■ **Task brief**:
From the entries below, work out the number of lines that hold the word "Printing", and give that number alone.
━━━━━ Data under study
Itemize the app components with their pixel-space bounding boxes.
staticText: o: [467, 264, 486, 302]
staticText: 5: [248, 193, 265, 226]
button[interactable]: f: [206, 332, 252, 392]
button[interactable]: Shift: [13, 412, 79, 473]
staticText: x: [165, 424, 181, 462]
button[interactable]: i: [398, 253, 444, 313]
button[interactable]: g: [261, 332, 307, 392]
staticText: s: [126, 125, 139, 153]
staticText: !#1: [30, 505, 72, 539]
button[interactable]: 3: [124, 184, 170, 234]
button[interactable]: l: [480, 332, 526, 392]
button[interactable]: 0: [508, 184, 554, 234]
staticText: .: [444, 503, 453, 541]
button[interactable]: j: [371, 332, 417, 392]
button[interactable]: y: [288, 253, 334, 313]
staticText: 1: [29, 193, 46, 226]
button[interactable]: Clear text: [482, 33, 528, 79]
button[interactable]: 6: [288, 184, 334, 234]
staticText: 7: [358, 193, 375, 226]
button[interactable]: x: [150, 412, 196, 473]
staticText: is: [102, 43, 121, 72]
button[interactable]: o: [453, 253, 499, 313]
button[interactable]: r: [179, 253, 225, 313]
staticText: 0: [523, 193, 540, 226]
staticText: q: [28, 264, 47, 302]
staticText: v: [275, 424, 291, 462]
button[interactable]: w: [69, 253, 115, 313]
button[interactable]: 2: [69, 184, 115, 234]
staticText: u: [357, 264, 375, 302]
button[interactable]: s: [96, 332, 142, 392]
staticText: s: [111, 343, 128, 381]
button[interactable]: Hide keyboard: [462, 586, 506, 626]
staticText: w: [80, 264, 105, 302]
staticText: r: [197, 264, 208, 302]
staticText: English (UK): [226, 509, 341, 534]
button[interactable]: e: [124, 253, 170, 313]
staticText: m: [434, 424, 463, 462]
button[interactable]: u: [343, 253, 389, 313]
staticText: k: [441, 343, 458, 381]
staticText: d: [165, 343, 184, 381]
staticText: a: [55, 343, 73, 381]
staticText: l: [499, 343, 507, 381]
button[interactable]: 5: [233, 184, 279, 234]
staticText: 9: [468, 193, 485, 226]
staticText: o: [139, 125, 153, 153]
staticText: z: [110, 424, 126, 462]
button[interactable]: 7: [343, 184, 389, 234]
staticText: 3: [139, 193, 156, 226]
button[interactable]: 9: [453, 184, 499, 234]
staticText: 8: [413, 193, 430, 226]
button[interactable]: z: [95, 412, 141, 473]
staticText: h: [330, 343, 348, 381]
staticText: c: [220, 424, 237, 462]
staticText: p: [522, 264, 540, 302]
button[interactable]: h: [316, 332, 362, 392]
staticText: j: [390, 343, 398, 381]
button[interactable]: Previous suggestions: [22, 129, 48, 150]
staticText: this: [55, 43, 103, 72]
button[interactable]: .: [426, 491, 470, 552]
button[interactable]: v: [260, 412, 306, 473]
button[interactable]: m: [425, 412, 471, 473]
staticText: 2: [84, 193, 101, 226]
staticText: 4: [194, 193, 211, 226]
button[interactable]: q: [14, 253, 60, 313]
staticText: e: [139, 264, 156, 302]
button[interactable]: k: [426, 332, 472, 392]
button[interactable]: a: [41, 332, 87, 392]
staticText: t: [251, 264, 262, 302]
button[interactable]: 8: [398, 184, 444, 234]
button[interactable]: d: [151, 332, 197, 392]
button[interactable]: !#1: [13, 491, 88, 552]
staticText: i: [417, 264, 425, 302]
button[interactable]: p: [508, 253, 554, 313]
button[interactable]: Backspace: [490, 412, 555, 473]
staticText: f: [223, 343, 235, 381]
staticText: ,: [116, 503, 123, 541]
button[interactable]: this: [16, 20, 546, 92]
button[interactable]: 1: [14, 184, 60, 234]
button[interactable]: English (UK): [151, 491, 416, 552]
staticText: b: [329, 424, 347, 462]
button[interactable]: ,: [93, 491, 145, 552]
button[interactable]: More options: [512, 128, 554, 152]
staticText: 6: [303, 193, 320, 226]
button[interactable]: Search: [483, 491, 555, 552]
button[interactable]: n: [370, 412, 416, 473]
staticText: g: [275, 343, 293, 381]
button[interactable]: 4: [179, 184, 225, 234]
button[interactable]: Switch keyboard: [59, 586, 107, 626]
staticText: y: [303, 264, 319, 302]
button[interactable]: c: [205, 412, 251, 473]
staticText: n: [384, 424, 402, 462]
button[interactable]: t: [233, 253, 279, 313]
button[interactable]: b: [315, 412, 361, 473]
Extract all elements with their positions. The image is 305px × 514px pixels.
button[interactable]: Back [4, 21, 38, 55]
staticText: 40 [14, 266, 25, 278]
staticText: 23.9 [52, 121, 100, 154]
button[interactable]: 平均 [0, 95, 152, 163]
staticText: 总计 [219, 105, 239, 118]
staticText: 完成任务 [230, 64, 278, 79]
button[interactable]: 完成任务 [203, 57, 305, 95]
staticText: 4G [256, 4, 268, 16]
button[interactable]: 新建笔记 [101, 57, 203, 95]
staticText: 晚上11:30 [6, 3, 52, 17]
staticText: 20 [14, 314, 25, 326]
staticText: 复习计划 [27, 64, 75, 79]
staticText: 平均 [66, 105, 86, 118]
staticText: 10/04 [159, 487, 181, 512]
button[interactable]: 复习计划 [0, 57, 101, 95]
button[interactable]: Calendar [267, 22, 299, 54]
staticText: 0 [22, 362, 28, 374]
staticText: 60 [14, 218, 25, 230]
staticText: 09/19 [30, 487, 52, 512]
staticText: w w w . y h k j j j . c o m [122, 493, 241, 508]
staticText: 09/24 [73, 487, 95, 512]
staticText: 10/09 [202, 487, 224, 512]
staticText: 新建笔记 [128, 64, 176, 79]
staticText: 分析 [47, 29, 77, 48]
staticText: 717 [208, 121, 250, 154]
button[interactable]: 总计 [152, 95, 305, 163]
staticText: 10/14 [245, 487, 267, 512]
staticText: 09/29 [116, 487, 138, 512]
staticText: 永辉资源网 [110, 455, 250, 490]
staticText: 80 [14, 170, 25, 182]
━━━━━━━━━━
━━━━━ Data under study
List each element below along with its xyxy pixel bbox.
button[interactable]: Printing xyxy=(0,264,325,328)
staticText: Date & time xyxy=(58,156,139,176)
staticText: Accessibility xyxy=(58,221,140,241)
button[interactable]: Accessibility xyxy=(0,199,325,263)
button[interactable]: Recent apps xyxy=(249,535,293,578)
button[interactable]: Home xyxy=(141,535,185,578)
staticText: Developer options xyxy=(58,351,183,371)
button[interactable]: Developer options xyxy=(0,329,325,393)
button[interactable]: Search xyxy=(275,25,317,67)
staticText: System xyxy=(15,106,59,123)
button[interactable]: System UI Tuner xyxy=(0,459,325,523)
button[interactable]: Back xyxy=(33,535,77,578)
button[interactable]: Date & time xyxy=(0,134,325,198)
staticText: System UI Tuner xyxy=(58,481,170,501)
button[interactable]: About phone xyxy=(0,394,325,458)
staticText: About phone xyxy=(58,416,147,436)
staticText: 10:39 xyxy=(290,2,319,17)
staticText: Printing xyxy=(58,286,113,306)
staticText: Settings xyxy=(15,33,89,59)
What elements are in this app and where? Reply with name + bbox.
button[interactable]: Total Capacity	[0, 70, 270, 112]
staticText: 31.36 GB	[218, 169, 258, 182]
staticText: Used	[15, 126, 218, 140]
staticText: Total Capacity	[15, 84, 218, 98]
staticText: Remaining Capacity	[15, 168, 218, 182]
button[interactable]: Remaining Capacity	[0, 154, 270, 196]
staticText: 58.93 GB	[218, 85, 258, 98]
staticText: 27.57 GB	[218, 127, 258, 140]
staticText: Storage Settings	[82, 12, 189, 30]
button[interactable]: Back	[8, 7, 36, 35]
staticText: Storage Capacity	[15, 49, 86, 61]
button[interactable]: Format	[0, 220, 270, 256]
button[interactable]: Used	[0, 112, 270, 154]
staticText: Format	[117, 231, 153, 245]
━━━━━━━━━━
■ **Written reply**:
2